┌──
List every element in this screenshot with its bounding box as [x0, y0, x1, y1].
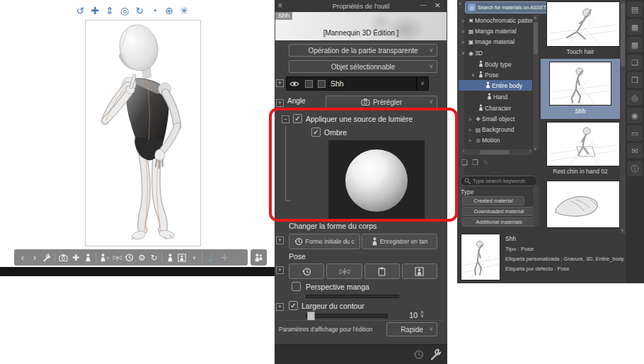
object-list-row[interactable]: Shh ∨	[286, 76, 429, 91]
filter-downloaded-material[interactable]: Downloaded material	[462, 207, 536, 216]
filter-created-material[interactable]: Created material	[462, 196, 524, 205]
filter-scrollbar[interactable]	[533, 186, 539, 225]
tree-item-character[interactable]: Character	[461, 103, 532, 113]
material-manga-icon[interactable]: ❐	[627, 72, 643, 88]
spinner-down-icon[interactable]: ∨	[420, 314, 424, 317]
camera-pan-icon[interactable]: ✚	[90, 4, 100, 17]
expand-icon[interactable]: >	[468, 138, 474, 143]
duplicate-folder-icon[interactable]: ❐	[472, 159, 478, 166]
scroll-up-icon[interactable]: ∧	[459, 1, 461, 6]
undo-icon[interactable]: ‹	[18, 252, 27, 263]
expand-body-shape-button[interactable]: +	[276, 237, 284, 244]
tree-item-image-material[interactable]: > ▣ Image material	[461, 37, 532, 47]
tree-item-motion[interactable]: > ⊙ Motion	[461, 135, 532, 145]
move-model-icon[interactable]: ✚	[71, 252, 80, 263]
expand-layer-row-button[interactable]: +	[276, 79, 284, 87]
reset-pose-icon[interactable]	[125, 252, 134, 263]
flip-pose-button[interactable]: ▷|◁	[326, 263, 362, 279]
mannequin-3d-figure[interactable]	[86, 21, 199, 244]
tree-vertical-scrollbar[interactable]: ∧ ∨	[533, 15, 539, 151]
scroll-up-icon[interactable]: ∧	[534, 15, 536, 20]
tree-item-hand[interactable]: Hand	[461, 92, 532, 102]
object-dropdown-icon[interactable]: ∨	[416, 77, 428, 90]
object-checkbox-1[interactable]	[305, 80, 313, 88]
physics-move-icon[interactable]: ✛	[220, 252, 229, 263]
expand-icon[interactable]: >	[468, 127, 474, 132]
object-rotate-y-icon[interactable]: ↻	[134, 4, 144, 17]
item-bank-icon[interactable]: ✉	[627, 143, 643, 159]
display-settings-dropdown[interactable]: Rapide ∨	[386, 322, 437, 336]
reset-rotation-icon[interactable]: ↻	[149, 252, 158, 263]
launcher-dropdown-icon[interactable]: ∨	[190, 252, 198, 263]
tree-item-3d[interactable]: ∨ ◉ 3D	[461, 48, 532, 58]
add-figure-icon[interactable]: ∨	[100, 252, 109, 263]
color-wheel-palette-icon[interactable]: ▤	[627, 1, 643, 17]
initial-shape-button[interactable]: Forme initiale du c	[289, 234, 360, 249]
filter-additional-materials[interactable]: Additional materials	[462, 217, 536, 227]
scroll-down-icon[interactable]: ∨	[534, 146, 536, 151]
thumbnail-scrollbar[interactable]: ∨	[620, 0, 626, 234]
collapse-icon[interactable]: ∨	[461, 50, 467, 56]
pose-settings-icon[interactable]: ⚙	[137, 252, 146, 263]
collapse-icon[interactable]: ∨	[471, 72, 477, 78]
redo-icon[interactable]: ›	[30, 252, 39, 263]
perspective-slider[interactable]	[306, 295, 399, 298]
tree-item-entire-body[interactable]: Entire body	[459, 80, 532, 91]
material-3d-icon[interactable]: ◎	[627, 90, 643, 106]
material-color-pattern-icon[interactable]: ❏	[627, 55, 643, 70]
reset-pose-button[interactable]	[289, 263, 324, 279]
expand-icon[interactable]: >	[461, 40, 467, 45]
thumbnail-touch-hair[interactable]	[546, 1, 620, 47]
thumbnail-shh-selected[interactable]: Shh	[541, 59, 620, 119]
camera-dolly-icon[interactable]: ⇕	[105, 4, 115, 17]
close-icon[interactable]: ✕	[435, 1, 440, 9]
keyword-search-field[interactable]: Type search keywords	[460, 176, 538, 186]
object-move-icon[interactable]: ◎	[120, 4, 130, 17]
wrench-icon[interactable]	[430, 348, 442, 360]
material-search-icon[interactable]: ◉	[627, 108, 643, 123]
transparent-part-dropdown[interactable]: Opération de la partie transparente ∨	[289, 44, 437, 57]
tree-item-manga-material[interactable]: > ▦ Manga material	[461, 26, 532, 36]
camera-angle-icon[interactable]	[59, 252, 68, 263]
expand-angle-button[interactable]: +	[276, 99, 284, 107]
contour-checkbox[interactable]: ✓	[289, 301, 298, 310]
scroll-right-icon[interactable]: ›	[529, 148, 531, 153]
minimize-icon[interactable]: ―	[420, 1, 427, 8]
tree-item-small-object[interactable]: > ❖ Small object	[461, 114, 532, 124]
information-icon[interactable]: ⓘ	[627, 161, 643, 176]
thumbnail-hand[interactable]	[546, 181, 620, 228]
contour-spinner[interactable]: ∧ ∨	[420, 310, 424, 317]
scroll-left-icon[interactable]: ‹	[463, 148, 464, 153]
paste-pose-button[interactable]	[364, 263, 400, 279]
people-settings-button[interactable]	[251, 249, 267, 266]
model-stand-icon[interactable]	[84, 252, 92, 263]
color-set-palette-icon[interactable]: ▦	[627, 19, 643, 35]
pose-box-icon[interactable]	[178, 252, 186, 263]
tree-item-background[interactable]: > ▤ Background	[461, 125, 532, 135]
camera-rotate-icon[interactable]: ↺	[75, 4, 85, 17]
object-checkbox-2[interactable]	[318, 80, 326, 88]
flip-pose-icon[interactable]: ▷|◁	[113, 252, 121, 263]
tree-horizontal-scrollbar[interactable]: ‹ ›	[461, 149, 532, 155]
scrollbar-thumb[interactable]	[534, 22, 538, 55]
expand-icon[interactable]: >	[461, 18, 467, 23]
tree-item-monochromatic[interactable]: > ✖ Monochromatic patter	[461, 16, 532, 25]
contour-slider[interactable]	[306, 314, 388, 318]
scrollbar-thumb[interactable]	[621, 3, 625, 67]
tree-item-pose[interactable]: ∨ Pose	[461, 70, 532, 80]
tree-item-body-type[interactable]: Body type	[461, 59, 532, 69]
contour-value[interactable]: 10	[403, 311, 418, 319]
angle-preset-dropdown[interactable]: Prérégler ∨	[326, 96, 437, 108]
new-folder-icon[interactable]: ❏	[461, 159, 468, 166]
expand-icon[interactable]: >	[468, 117, 474, 122]
register-body-button[interactable]: Enregistrer en tan	[362, 234, 437, 249]
wrench-icon[interactable]	[42, 252, 51, 263]
expand-icon[interactable]: >	[461, 29, 467, 34]
expand-contour-button[interactable]: +	[276, 303, 284, 311]
edit-icon[interactable]: ✎	[483, 159, 488, 166]
pose-library-button[interactable]	[402, 263, 437, 279]
ground-anchor-icon[interactable]: ⚓	[206, 252, 217, 263]
register-figure-icon[interactable]	[166, 252, 174, 263]
visibility-eye-icon[interactable]	[289, 81, 299, 87]
object-rotate-x-icon[interactable]: ◔	[149, 4, 159, 17]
└──
TASK DETAILS. Leave out the pictures, then give all the records again exactly.

ANSWER TO THIS TASK.
List every element in this screenshot with its bounding box as [x0, y0, x1, y1].
object-list-row[interactable]: Shh ∨	[286, 76, 429, 91]
filter-downloaded-material[interactable]: Downloaded material	[462, 207, 536, 216]
filter-created-material[interactable]: Created material	[462, 196, 524, 205]
filter-scrollbar[interactable]	[533, 186, 539, 225]
tree-item-character[interactable]: Character	[461, 103, 532, 113]
material-manga-icon[interactable]: ❐	[627, 72, 643, 88]
spinner-down-icon[interactable]: ∨	[420, 314, 424, 317]
camera-pan-icon[interactable]: ✚	[90, 4, 100, 17]
expand-icon[interactable]: >	[468, 138, 474, 143]
duplicate-folder-icon[interactable]: ❐	[472, 159, 478, 166]
scroll-up-icon[interactable]: ∧	[459, 1, 461, 6]
undo-icon[interactable]: ‹	[18, 252, 27, 263]
expand-body-shape-button[interactable]: +	[276, 237, 284, 244]
tree-item-image-material[interactable]: > ▣ Image material	[461, 37, 532, 47]
tree-item-motion[interactable]: > ⊙ Motion	[461, 135, 532, 145]
move-model-icon[interactable]: ✚	[71, 252, 80, 263]
expand-layer-row-button[interactable]: +	[276, 79, 284, 87]
reset-pose-icon[interactable]	[125, 252, 134, 263]
flip-pose-button[interactable]: ▷|◁	[326, 263, 362, 279]
mannequin-3d-figure[interactable]	[86, 21, 199, 244]
tree-vertical-scrollbar[interactable]: ∧ ∨	[533, 15, 539, 151]
scroll-up-icon[interactable]: ∧	[534, 15, 536, 20]
tree-item-hand[interactable]: Hand	[461, 92, 532, 102]
object-dropdown-icon[interactable]: ∨	[416, 77, 428, 90]
object-checkbox-1[interactable]	[305, 80, 313, 88]
physics-move-icon[interactable]: ✛	[220, 252, 229, 263]
expand-icon[interactable]: >	[468, 127, 474, 132]
object-rotate-y-icon[interactable]: ↻	[134, 4, 144, 17]
item-bank-icon[interactable]: ✉	[627, 143, 643, 159]
display-settings-dropdown[interactable]: Rapide ∨	[386, 322, 437, 336]
reset-rotation-icon[interactable]: ↻	[149, 252, 158, 263]
launcher-dropdown-icon[interactable]: ∨	[190, 252, 198, 263]
tree-item-3d[interactable]: ∨ ◉ 3D	[461, 48, 532, 58]
add-figure-icon[interactable]: ∨	[100, 252, 109, 263]
color-wheel-palette-icon[interactable]: ▤	[627, 1, 643, 17]
initial-shape-button[interactable]: Forme initiale du c	[289, 234, 360, 249]
filter-additional-materials[interactable]: Additional materials	[462, 217, 536, 227]
scroll-down-icon[interactable]: ∨	[534, 146, 536, 151]
thumbnail-scrollbar[interactable]: ∨	[620, 0, 626, 234]
collapse-icon[interactable]: ∨	[461, 50, 467, 56]
pose-settings-icon[interactable]: ⚙	[137, 252, 146, 263]
collapse-icon[interactable]: ∨	[471, 72, 477, 78]
redo-icon[interactable]: ›	[30, 252, 39, 263]
perspective-slider[interactable]	[306, 295, 399, 298]
tree-item-entire-body[interactable]: Entire body	[459, 80, 532, 91]
material-3d-icon[interactable]: ◎	[627, 90, 643, 106]
material-color-pattern-icon[interactable]: ❏	[627, 55, 643, 70]
reset-pose-button[interactable]	[289, 263, 324, 279]
expand-icon[interactable]: >	[461, 40, 467, 45]
thumbnail-touch-hair[interactable]	[546, 1, 620, 47]
thumbnail-shh-selected[interactable]: Shh	[541, 59, 620, 119]
camera-dolly-icon[interactable]: ⇕	[105, 4, 115, 17]
close-icon[interactable]: ✕	[435, 1, 440, 9]
keyword-search-field[interactable]: Type search keywords	[460, 176, 538, 186]
object-move-icon[interactable]: ◎	[120, 4, 130, 17]
wrench-icon[interactable]	[430, 348, 442, 360]
material-search-icon[interactable]: ◉	[627, 108, 643, 123]
transparent-part-dropdown[interactable]: Opération de la partie transparente ∨	[289, 44, 437, 57]
tree-item-manga-material[interactable]: > ▦ Manga material	[461, 26, 532, 36]
camera-angle-icon[interactable]	[59, 252, 68, 263]
expand-angle-button[interactable]: +	[276, 99, 284, 107]
contour-checkbox[interactable]: ✓	[289, 301, 298, 310]
scroll-right-icon[interactable]: ›	[529, 148, 531, 153]
minimize-icon[interactable]: ―	[420, 1, 427, 8]
tree-item-small-object[interactable]: > ❖ Small object	[461, 114, 532, 124]
information-icon[interactable]: ⓘ	[627, 161, 643, 176]
thumbnail-hand[interactable]	[546, 181, 620, 228]
contour-spinner[interactable]: ∧ ∨	[420, 310, 424, 317]
scroll-left-icon[interactable]: ‹	[463, 148, 464, 153]
paste-pose-button[interactable]	[364, 263, 400, 279]
people-settings-button[interactable]	[251, 249, 267, 266]
model-stand-icon[interactable]	[84, 252, 92, 263]
color-set-palette-icon[interactable]: ▦	[627, 19, 643, 35]
pose-box-icon[interactable]	[178, 252, 186, 263]
tree-item-background[interactable]: > ▤ Background	[461, 125, 532, 135]
camera-rotate-icon[interactable]: ↺	[75, 4, 85, 17]
object-checkbox-2[interactable]	[318, 80, 326, 88]
flip-pose-icon[interactable]: ▷|◁	[113, 252, 121, 263]
tree-horizontal-scrollbar[interactable]: ‹ ›	[461, 149, 532, 155]
scrollbar-thumb[interactable]	[534, 22, 538, 55]
expand-icon[interactable]: >	[461, 18, 467, 23]
tree-item-monochromatic[interactable]: > ✖ Monochromatic patter	[461, 16, 532, 25]
contour-slider[interactable]	[306, 314, 388, 318]
scrollbar-thumb[interactable]	[621, 3, 625, 67]
tree-item-pose[interactable]: ∨ Pose	[461, 70, 532, 80]
tree-item-body-type[interactable]: Body type	[461, 59, 532, 69]
contour-value[interactable]: 10	[403, 311, 418, 319]
angle-preset-dropdown[interactable]: Prérégler ∨	[326, 96, 437, 108]
new-folder-icon[interactable]: ❏	[461, 159, 468, 166]
expand-icon[interactable]: >	[468, 117, 474, 122]
register-body-button[interactable]: Enregistrer en tan	[362, 234, 437, 249]
wrench-icon[interactable]	[42, 252, 51, 263]
expand-icon[interactable]: >	[461, 29, 467, 34]
expand-contour-button[interactable]: +	[276, 303, 284, 311]
edit-icon[interactable]: ✎	[483, 159, 488, 166]
pose-library-button[interactable]	[402, 263, 437, 279]
ground-anchor-icon[interactable]: ⚓	[206, 252, 217, 263]
register-figure-icon[interactable]	[166, 252, 174, 263]
visibility-eye-icon[interactable]	[289, 81, 299, 87]
object-rotate-x-icon[interactable]: ◔	[149, 4, 159, 17]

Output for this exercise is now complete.